In NLRB v. White Oak Manor, the Fourth Circuit Court of Appeals enforced a National Labor Relations Board decision finding that an employer violated the National Labor Relations Act by discharging an employee who had photographed coworkers at work without permission.
The court agreed with the Board that the employee was actually discharged because of protected concerted activity and that the employer had not enforced its photography and dress code policies consistently.
Nichole Wright-Gore worked as a supply clerk for White Oak Manor. The facility's policies prohibited employees from wearing hats and from taking photographs inside the building.

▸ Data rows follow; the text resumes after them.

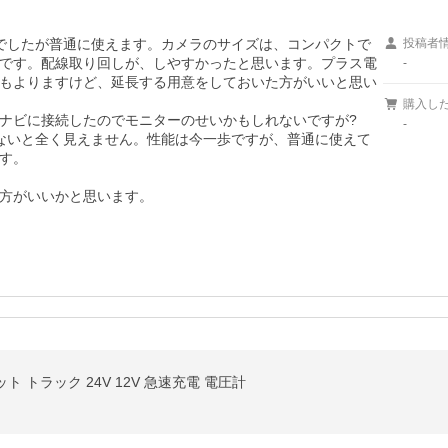
でしたが普通に使えます。カメラのサイズは、コンパクトで
投稿者
です。配線取り回しが、しやすかったと思います。プラス電
-
もよりますけど、延長する用意をしておいた方がいいと思い
購入し
ナビに接続したのでモニターのせいかもしれないですが?

-
ないと全く見えません。性能は今一歩ですが、普通に使えて
す。

方がいいかと思います。
ト トラック 24V 12V 急速充電 電圧計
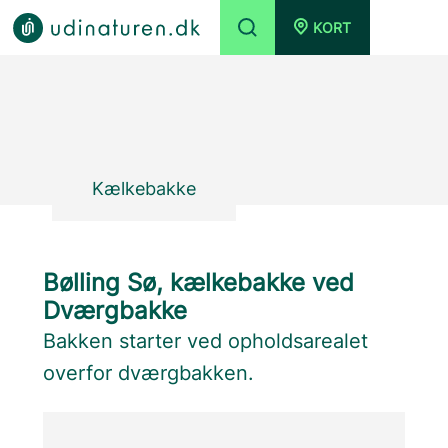
KORT
Kælkebakke
Bølling Sø, kælkebakke ved
Dværgbakke
Bakken starter ved opholdsarealet
overfor dværgbakken.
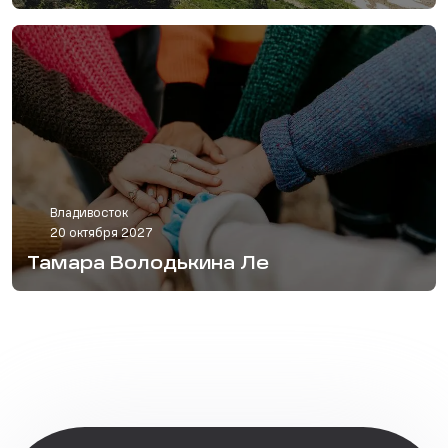
Владивосток
20 октября 2027
Тамара Володькина Ле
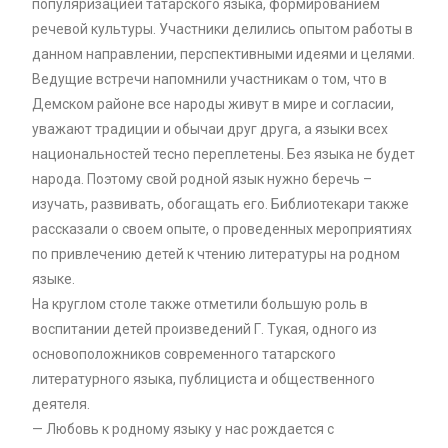
популяризацией татарского языка, формированием
речевой культуры. Участники делились опытом работы в
данном направлении, перспективными идеями и целями.
Ведущие встречи напомнили участникам о том, что в
Демском районе все народы живут в мире и согласии,
уважают традиции и обычаи друг друга, а языки всех
национальностей тесно переплетены. Без языка не будет
народа. Поэтому свой родной язык нужно беречь –
изучать, развивать, обогащать его. Библиотекари также
рассказали о своем опыте, о проведенных мероприятиях
по привлечению детей к чтению литературы на родном
языке.
На круглом столе также отметили большую роль в
воспитании детей произведений Г. Тукая, одного из
основоположников современного татарского
литературного языка, публициста и общественного
деятеля.
— Любовь к родному языку у нас рождается с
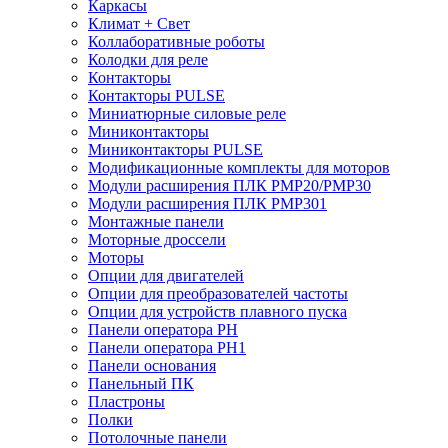
Каркасы
Климат + Свет
Коллаборативные роботы
Колодки для реле
Контакторы
Контакторы PULSE
Миниатюрные силовые реле
Миниконтакторы
Миниконтакторы PULSE
Модификационные комплекты для моторов
Модули расширения ПЛК PMP20/PMP30
Модули расширения ПЛК PMP301
Монтажные панели
Моторные дроссели
Моторы
Опции для двигателей
Опции для преобразователей частоты
Опции для устройств плавного пуска
Панели оператора PH
Панели оператора PH1
Панели основания
Панельный ПК
Пластроны
Полки
Потолочные панели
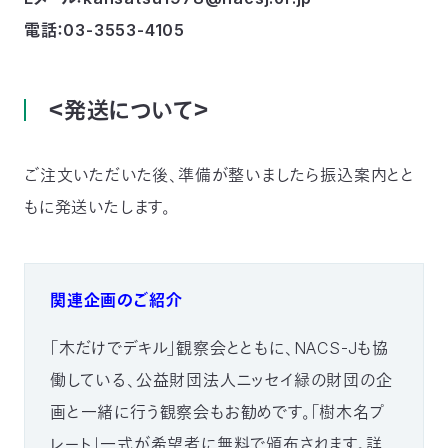
電話：03-3553-4105
＜発送について＞
ご注文いただいた後、準備が整いましたら振込案内とと
もに発送いたします。
関連企画のご紹介
「木だけでデキル」観察会とともに、NACS-Jも協
働している、公益財団法人ニッセイ緑の財団の企
画と一緒に行う観察会もお勧めです。「樹木名プ
レート」一式が希望者に無料で頒布されます。詳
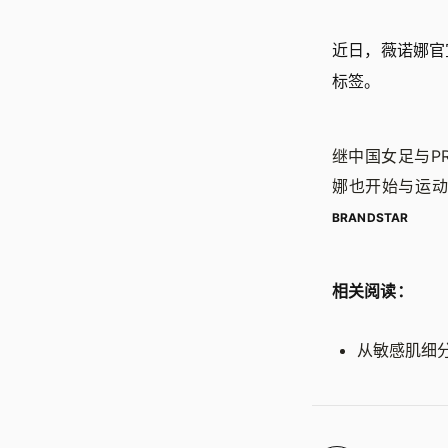
近日，薇诺娜官
标签。
继中国女足与P
娜也开始与运
BRANDSTAR
相关阅读：
从敏感肌细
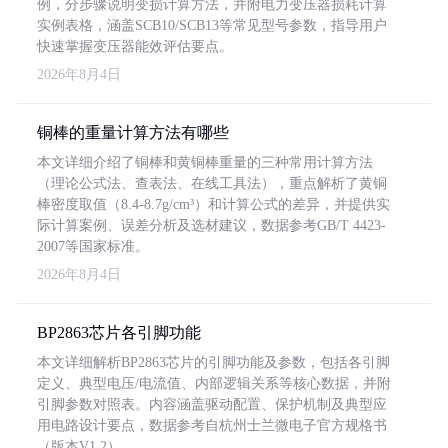
例，分步骤说明变损计算方法，并附电力变压器损耗计算
实例表格，涵盖SCB10/SCB13等常见型号参数，指导用户
快速掌握变压器能效评估要点。
2026年8月4日
铜棒的重量计算方法有哪些
本文详细介绍了铜棒和黄铜棒重量的三种常用计算方法
（理论公式法、查表法、在线工具法），重点解析了黄铜
棒密度取值（8.4-8.7g/cm³）和计算公式的差异，并提供实
际计算案例、误差分析及选材建议，数据参考GB/T 4423-
2007等国家标准。
2026年8月4日
BP2863芯片各引脚功能
本文详细解析BP2863芯片的引脚功能及参数，包括各引脚
定义、典型电压/电流值、内部逻辑关系等核心数据，并附
引脚参数对照表。内容涵盖驱动配置、保护机制及典型应
用电路设计要点，数据参考自杭州士兰微电子官方规格书
（版本V1.2）。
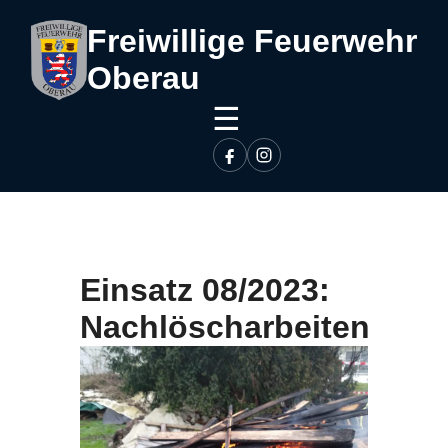
Freiwillige Feuerwehr
Oberau
☰
Einsatz 08/2023:
Nachlöscharbeiten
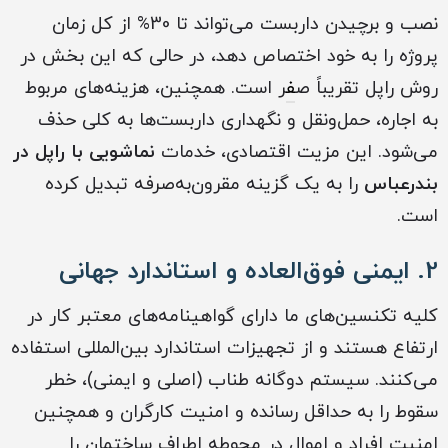
نصب و برچیدن داربست می‌تواند تا 30% از کل زمان
پروژه را به خود اختصاص دهد، در حالی که این بخش در
روش راپل تقریباً ص
ف
ر است. همچنین، هزینه‌های مربوط
به اجاره، حمل‌ونقل و نگهداری داربست‌ها به کلی حذف
می‌شود. این مزیت اقتصادی، خدمات
نماشویی با راپل در
بندرعباس
را به یک گزینه مقرون‌به‌صرفه تبدیل کرده
است.
2. ایمنی فوق‌العاده و استاندارد جهانی
کلیه تکنسین‌های ما دارای گواهینامه‌های معتبر کار در
ارتفاع هستند و از تجهیزات استاندارد بین‌المللی استفاده
می‌کنند. سیستم دوگانه طناب (اصلی و ایمنی)، خطر
سقوط را به حداقل رسانده و امنیت کارگران و همچنین
امنیت افراد و اموال در محوطه اطراف ساختمان را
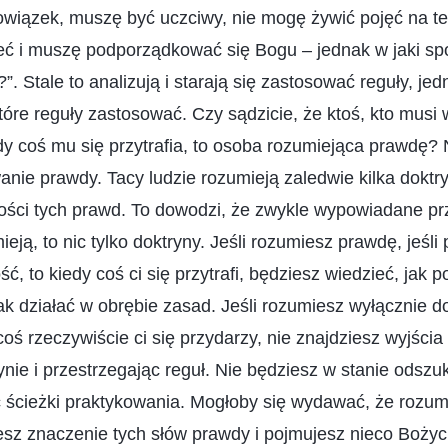
owiązek, muszę być uczciwy, nie mogę żywić pojęć na t
eć i muszę podporządkować się Bogu – jednak w jaki 
”. Stale to analizują i starają się zastosować reguły, j
które reguły zastosować. Czy sądzicie, że ktoś, kto musi
y coś mu się przytrafia, to osoba rozumiejąca prawdę? N
ie prawdy. Tacy ludzie rozumieją zaledwie kilka doktryn
ości tych prawd. To dowodzi, że zwykle wypowiadane prze
eją, to nic tylko doktryny. Jeśli rozumiesz prawdę, jeśli
, to kiedy coś ci się przytrafi, będziesz wiedzieć, jak 
jak działać w obrębie zasad. Jeśli rozumiesz wyłącznie d
oś rzeczywiście ci się przydarzy, nie znajdziesz wyjścia 
ynie i przestrzegając reguł. Nie będziesz w stanie odsz
 ścieżki praktykowania. Mogłoby się wydawać, że rozumi
sz znaczenie tych słów prawdy i pojmujesz nieco Bożych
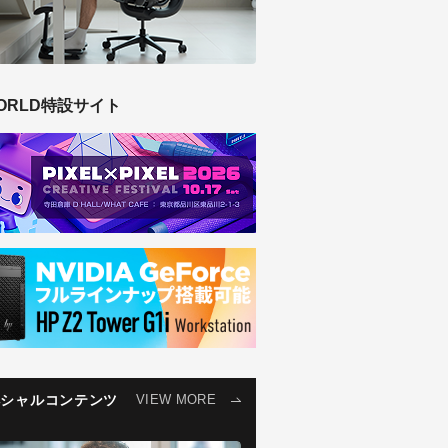
ORLD特設サイト
ペシャルコンテンツ
VIEW MORE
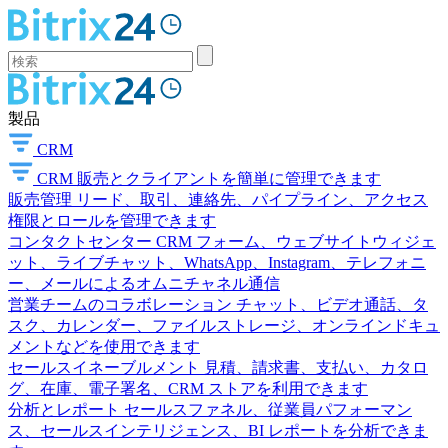
製品
CRM
CRM
販売とクライアントを簡単に管理できます
販売管理
リード、取引、連絡先、パイプライン、アクセス
権限とロールを管理できます
コンタクトセンター
CRM フォーム、ウェブサイトウィジェ
ット、ライブチャット、WhatsApp、Instagram、テレフォニ
ー、メールによるオムニチャネル通信
営業チームのコラボレーション
チャット、ビデオ通話、タ
スク、カレンダー、ファイルストレージ、オンラインドキュ
メントなどを使用できます
セールスイネーブルメント
見積、請求書、支払い、カタロ
グ、在庫、電子署名、CRM ストアを利用できます
分析とレポート
セールスファネル、従業員パフォーマン
ス、セールスインテリジェンス、BI レポートを分析できま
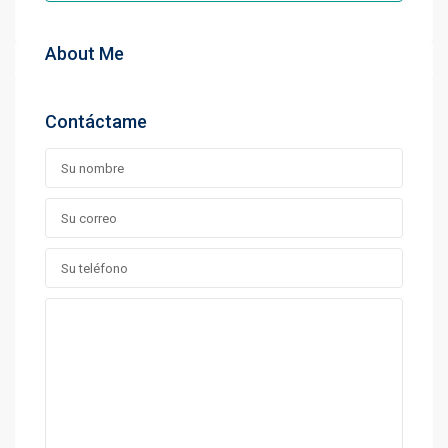
About Me
Contáctame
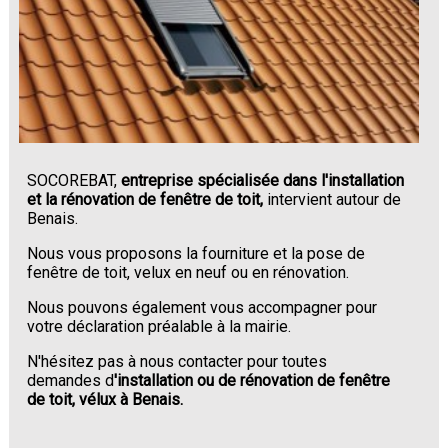
SOCOREBAT,
entreprise spécialisée dans l'installation
et la rénovation de fenêtre de toit,
intervient autour de
Benais.
Nous vous proposons la fourniture et la pose de
fenêtre de toit, velux en neuf ou en rénovation.
Nous pouvons également vous accompagner pour
votre déclaration préalable à la mairie.
N'hésitez pas à nous contacter pour toutes
demandes d
'installation ou de rénovation de fenêtre
de toit, vélux à Benais.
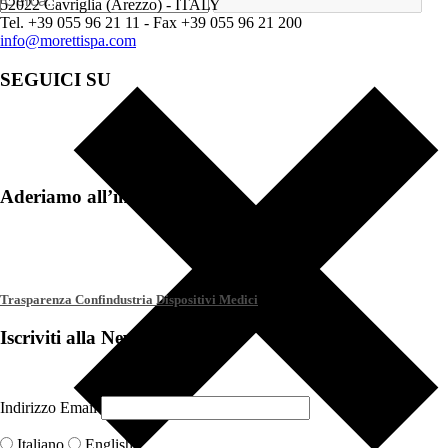
52022 Cavriglia (Arezzo) - ITALY
Tel. +39 055 96 21 11 - Fax +39 055 96 21 200
info@morettispa.com
SEGUICI SU
Aderiamo all’iniziativa
Trasparenza Confindustria Dispositivi Medici
Iscriviti alla Newsletter
Indirizzo Email
Italiano
English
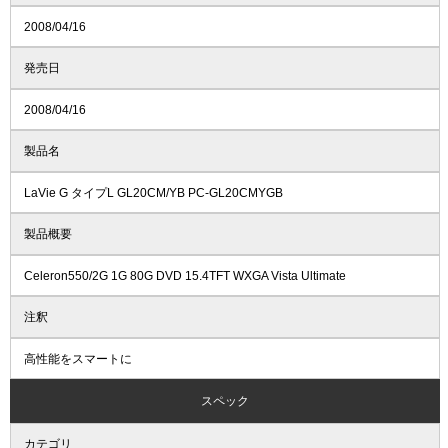
2008/04/16
発売日
2008/04/16
製品名
LaVie G タイプL GL20CM/YB PC-GL20CMYGB
製品概要
Celeron550/2G 1G 80G DVD 15.4TFT WXGA Vista Ultimate
注釈
高性能をスマートに
スペック
カテゴリ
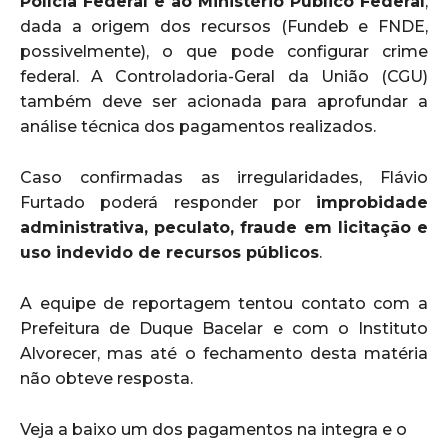
Polícia Federal e ao Ministério Público Federal
,
dada a origem dos recursos (Fundeb e FNDE,
possivelmente), o que pode configurar crime
federal. A Controladoria-Geral da União (CGU)
também deve ser acionada para aprofundar a
análise técnica dos pagamentos realizados.
Caso confirmadas as irregularidades, Flávio
Furtado poderá responder por
improbidade
administrativa, peculato, fraude em licitação e
uso indevido de recursos públicos
.
A equipe de reportagem tentou contato com a
Prefeitura de Duque Bacelar e com o Instituto
Alvorecer, mas até o fechamento desta matéria
não obteve resposta.
Veja a baixo um dos pagamentos na integra e o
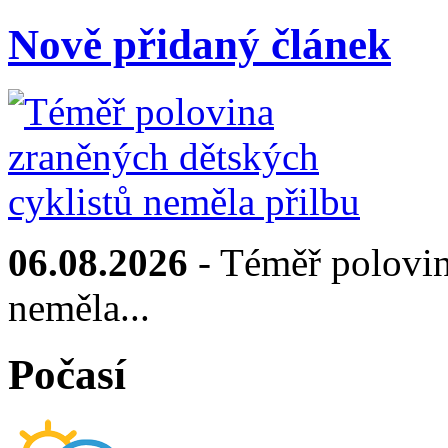
Nově přidaný článek
06.08.2026
- Téměř polovin
neměla...
Počasí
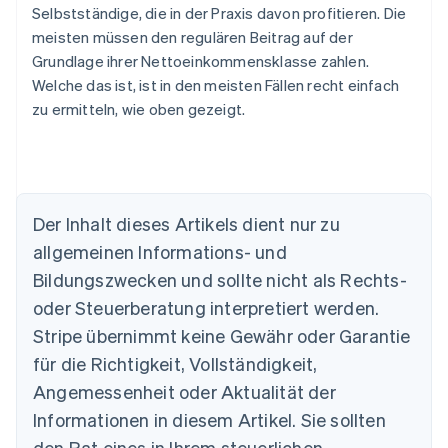
Selbstständige, die in der Praxis davon profitieren. Die
meisten müssen den regulären Beitrag auf der
Grundlage ihrer Nettoeinkommensklasse zahlen.
Welche das ist, ist in den meisten Fällen recht einfach
zu ermitteln, wie oben gezeigt.
Der Inhalt dieses Artikels dient nur zu
allgemeinen Informations- und
Bildungszwecken und sollte nicht als Rechts-
oder Steuerberatung interpretiert werden.
Australien
English
Stripe übernimmt keine Gewähr oder Garantie
Belgien
für die Richtigkeit, Vollständigkeit,
Nederlands
Français
Deutsch
English
Brasilien
Angemessenheit oder Aktualität der
Português
English
Informationen in diesem Artikel. Sie sollten
Bulgarien
den Rat eines in Ihrem steuerlichen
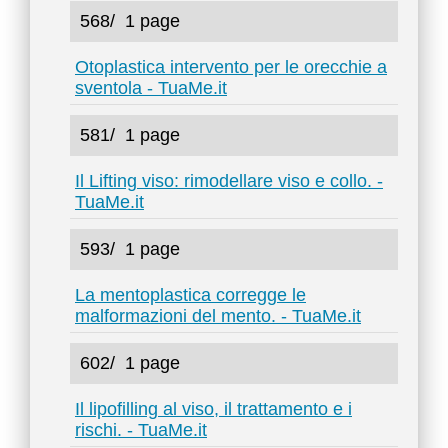
568/
1 page
Otoplastica intervento per le orecchie a
sventola - TuaMe.it
581/
1 page
Il Lifting viso: rimodellare viso e collo. -
TuaMe.it
593/
1 page
La mentoplastica corregge le
malformazioni del mento. - TuaMe.it
602/
1 page
Il lipofilling al viso, il trattamento e i
rischi. - TuaMe.it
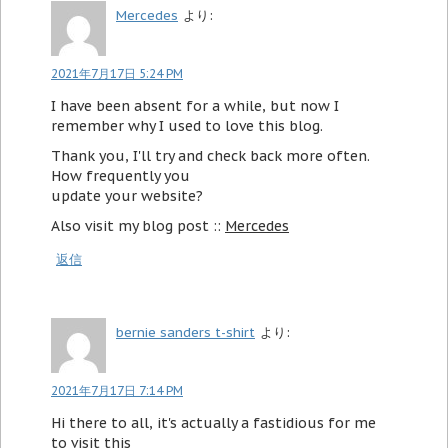
Mercedes
より:
2021年7月17日 5:24 PM
I have been absent for a while, but now I
remember why I used to love this blog.
Thank you, I'll try and check back more often.
How frequently you
update your website?
Also visit my blog post ::
Mercedes
返信
bernie sanders t-shirt
より:
2021年7月17日 7:14 PM
Нi there to all, it's actually a fastidious for me
to visit this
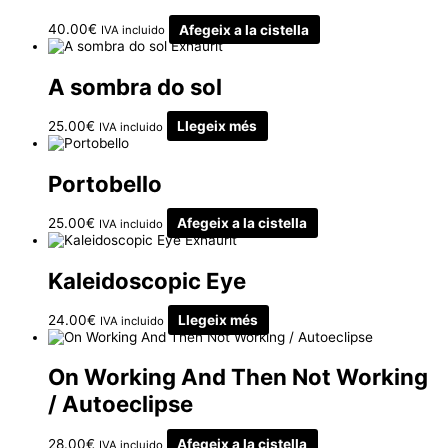
40.00
€
Afegeix a la cistella
IVA incluido
Exhaurit
A sombra do sol
25.00
€
Llegeix més
IVA incluido
Portobello
25.00
€
Afegeix a la cistella
IVA incluido
Exhaurit
Kaleidoscopic Eye
24.00
€
Llegeix més
IVA incluido
On Working And Then Not Working
/ Autoeclipse
28.00
€
Afegeix a la cistella
IVA incluido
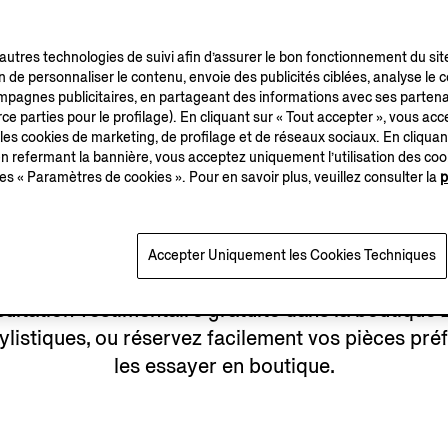
’autres technologies de suivi afin d’assurer le bon fonctionnement du sit
in de personnaliser le contenu, envoie des publicités ciblées, analyse le
campagnes publicitaires, en partageant des informations avec ses partena
ESSAYAGE EN BOUTIQUE
ce parties pour le profilage). En cliquant sur « Tout accepter », vous acce
 les cookies de marketing, de profilage et de réseaux sociaux. En cliquan
 refermant la bannière, vous acceptez uniquement l’utilisation des co
es « Paramètres de cookies ». Pour en savoir plus, veuillez consulter la
p
Accepter Uniquement les Cookies Techniques
sultation vestimentaire gratuite dans la boutique
ylistiques, ou réservez facilement vos pièces pré
les essayer en boutique.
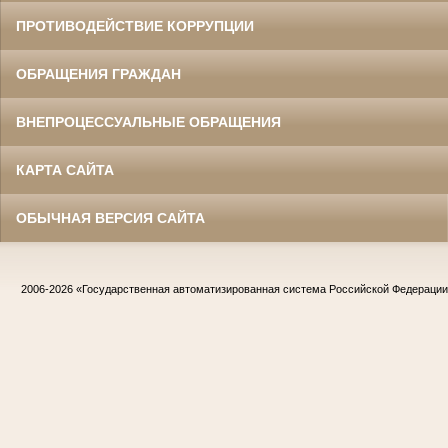
ПРОТИВОДЕЙСТВИЕ КОРРУПЦИИ
ОБРАЩЕНИЯ ГРАЖДАН
ВНЕПРОЦЕССУАЛЬНЫЕ ОБРАЩЕНИЯ
КАРТА САЙТА
ОБЫЧНАЯ ВЕРСИЯ САЙТА
2006-2026
«Государственная автоматизированная система Российской Федераци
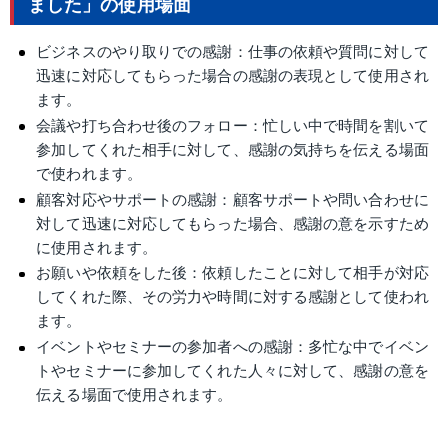
ました」の使用場面
ビジネスのやり取りでの感謝：仕事の依頼や質問に対して
迅速に対応してもらった場合の感謝の表現として使用され
ます。
会議や打ち合わせ後のフォロー：忙しい中で時間を割いて
参加してくれた相手に対して、感謝の気持ちを伝える場面
で使われます。
顧客対応やサポートの感謝：顧客サポートや問い合わせに
対して迅速に対応してもらった場合、感謝の意を示すため
に使用されます。
お願いや依頼をした後：依頼したことに対して相手が対応
してくれた際、その労力や時間に対する感謝として使われ
ます。
イベントやセミナーの参加者への感謝：多忙な中でイベン
トやセミナーに参加してくれた人々に対して、感謝の意を
伝える場面で使用されます。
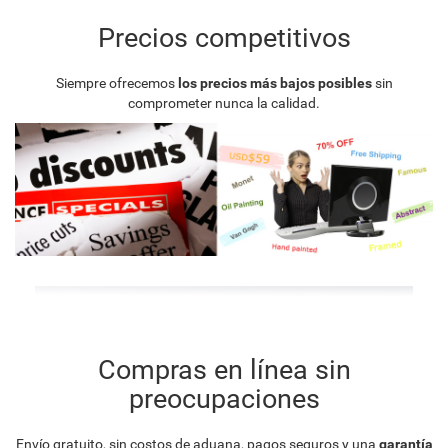
Precios competitivos
Siempre ofrecemos
los precios más bajos posibles
sin
comprometer nunca la calidad.
Compras en línea sin
preocupaciones
Envío gratuito, sin costos de aduana, pagos seguros y una
garantía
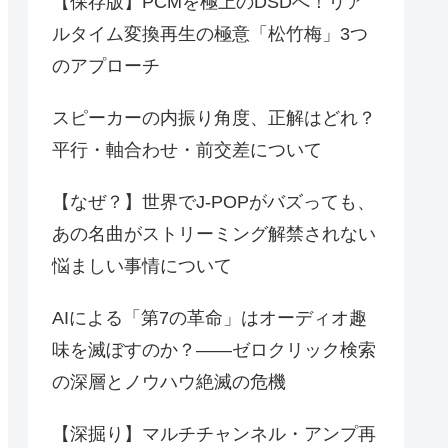
【保存版】PCMを極上のDSDへ！リア
ルタイム変換再生の極意「松竹梅」3つ
のアプローチ
スピーカーの内振り角度、正解はどれ？
平行・軸合わせ・前交差について
【なぜ？】世界でJ-POPがバズっても、
あの名曲がストリーミング解禁されない
悩ましい事情について
AIによる「第7の革命」はオーディオ趣
味を滅ぼすのか？――ゼロクリック検索
の深層とノウハウ絶滅の危機
【深掘り】マルチチャンネル・アンプ再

Wright-Gore, embarrassed by a haircut, began wearing a hat to work. For about a week supervisors did not comment, but when one eventually told her to remove the hat she refused and was sent home.
The following day, when other employees dressed for Halloween, Wright-Gore's costume included a hat, but a supervisor required her to remove it pursuant to company policy. Wright-Gore complained that the hat rule was enforced unequally; her supervisor told her to worry only about herself and issued a written warning for insubordination based on the earlier refusal to remove the hat.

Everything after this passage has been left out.